All a dog asks is for some dog chow, water, a place to sleep, some pats on the head and a regular walk or run. In return, they ignore all their masters' cross-eyed moods and give them all the love and acceptance they can handle. This warm and fuzzy doggie love has convinced many people, everywhere, to get one or more dogs.
Even urban dwellers have big Marmaduke dogs and don't mind the hassle of caring for them. People have dogs along with their kids, or have dogs as substitute kids and build their entire nonworking lives around the care and feeding of their dogs. They have baby sitters for their dogs when they leave town. They walk or run with their dogs every day, or hire someone else to do it.
Some carry a stash of plastic poop baggies during their dog walks to keep the neighborhood relatively doodoo-free. Sure, cleanup time is awkward, but hey, it's the right thing to do.
Others give their dogs a bed in their bedrooms. And some actually let them sleep in their bed as a nice hairy, warm, comforting, etc., nighttime pal.
That's great. Who cares? If people like it, more power to 'em. What dog hair? What doggie smell? What slobber marks on my car windows? My dog loves me. What's not to like?
But liking dogs over people could mean something else.
Such as, I like to be boss. If people were more like dogs, and I'm their boss/master, with just a little training they'd do what I say with one-word commands, or even hand signals.
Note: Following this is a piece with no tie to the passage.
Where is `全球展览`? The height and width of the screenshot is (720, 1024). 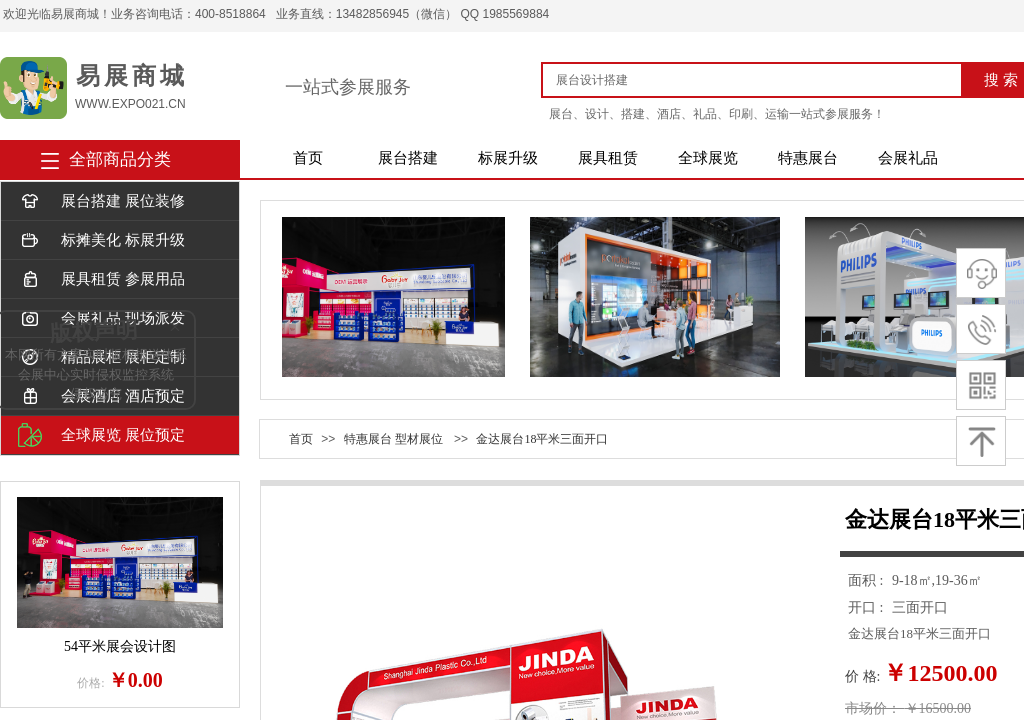 全球展览 is located at coordinates (708, 158).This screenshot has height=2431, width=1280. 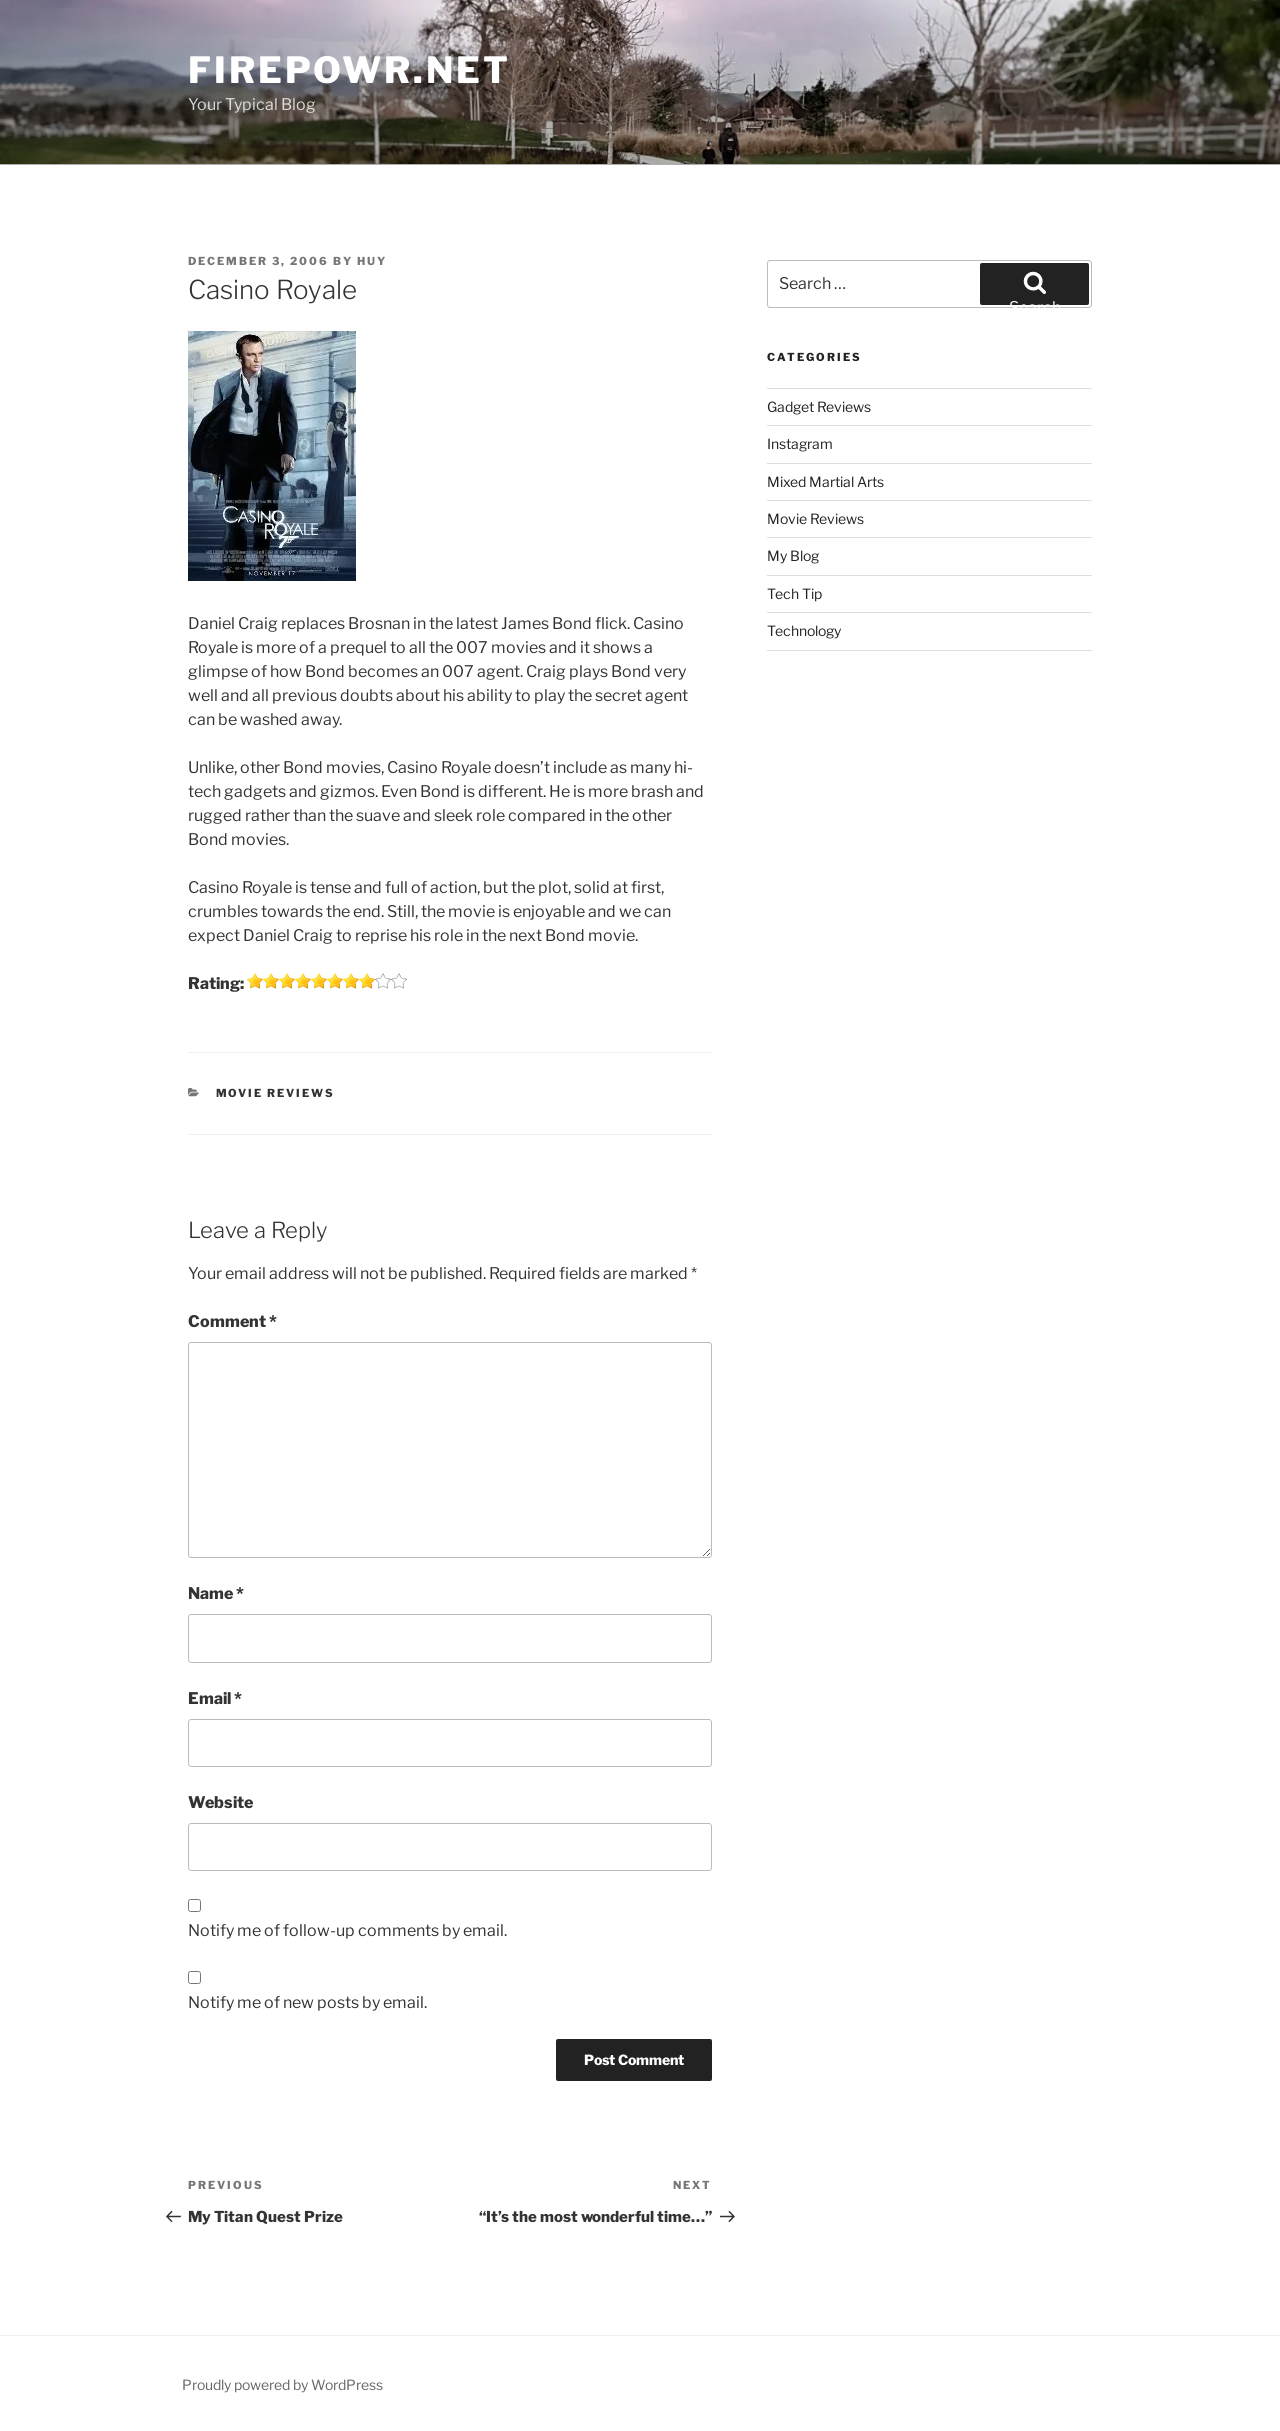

If I'm a little wired from too much caffeine and a dash of road rage, I could shout orders to my cube farms of yes-men and women. After all, they wouldn't have an independent thought in their heads, except for when to eat or go for a walk!
"That's a baaaaaad person," I could say to anybody screwing up. And that could bring on groveling, whining and worried eyes!
Or, when feeling jaunty about orders obeyed, I could also croon, "Good person, that's a good person, yes you are! Someone gets a personie treat for that!" Ahh, the power!
It's probably best when power-drunk bosses don't expect underlings to obey commands such as "jump!" "sit!" "stay!" or "lay down!" But hand signals might be good ...
Seriously, the dogs-are-good bumper sticker doesn't expect people to dumb down to a dog's behavior. It just notes how nice dogs are to humans, and how too often in our daily lives, humans treat each other shabbily. It simply conjures a better world if we all were as friendly as dogs.
So maybe Fido has something key to teach us humans. A new trick for an old, stubborn humanity to learn.
Maybe it's a notion for a new bumper sticker message. Something like, "Be nice to people. You know ... like your dog is to you."